The “keeping up” phenomenon is fascinating from our perspective–as a community of jewelry addicts. After all, engagement ring selfies are nothing new. They’ve become mainstream thanks to social media and celebrities, but visitors to this site have been hooked on ring selfies since our Show Me the Ring (now called Show Me the Bling) forum was launched in 2003.
One thing we’ve learned about engagement ring selfies over the last decade is bigger diamonds often command more attention. There’s nothing wrong with that. It’s natural for a jewelry lover to be impressed by a larger diamond. But admiration is one thing. It’s quite another to take the plunge on a ring upgrade. So what’s fueling this desire? Pictures, of course. But it’s often the selfie–aka the hand pic that shows a diamond to scale–that makes us gasp and then look at our own hands and want something, er, a little more substantial. Selfies are one of the leading causes of acute DSS (Diamond Shrinkage Syndrome), a common affliction around these parts.

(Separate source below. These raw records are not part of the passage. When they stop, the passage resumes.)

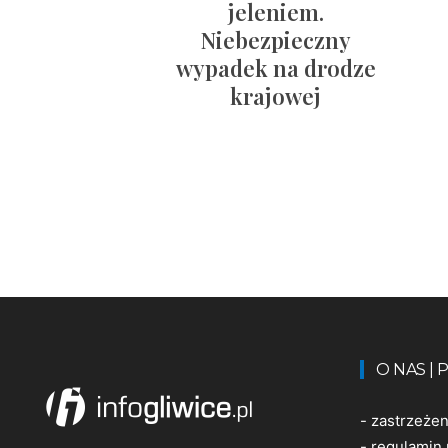
jeleniem.
Niebezpieczny
wypadek na drodze
krajowej
O NAS |
-
zastrzeże
-
regulamin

What was once Pricescope- (or other jewelry forum-) specific is now universal. You get the ring, you shoot the selfie, you show it off on social media. When you upgrade your ring? Rinse and repeat. In the Kardashian age, showing off jewelry is now part of our online cultural landscape. We show off shamelessly online. We also encourage others to show off to us. We demand more pics–and specifically more selfies. We want to see how big these rings look on the hand.
Engagement rings used to be shown off in person. But with selfies popping up all over social media, we can see how some engagement-ring shoppers might feel the need to keep up.
“This added pressure is directly influencing the size of diamonds that our customers are buying. We are selling bigger and brighter diamonds thanks to the rise of the hand selfie,” said Nikolay Piriankov, CEO of Rare Pink jewelry.
Remember, there is no judgement here. This is a website devoted to jewelry after all. If you crave bigger diamonds, that’s cool. We would almost call that a “natural” craving until we realize that not everyone cares about diamonds or jewelry. And that’s too bad for them.
But this is what we want to know: Do you keep up with others’ engagement ring selfies? Do you crave and buy more, so you can ultimately share and show more online? We know this is a nuanced topic. But let’s get the conversation started: How much do others’ engagement ring selfie posts affect you?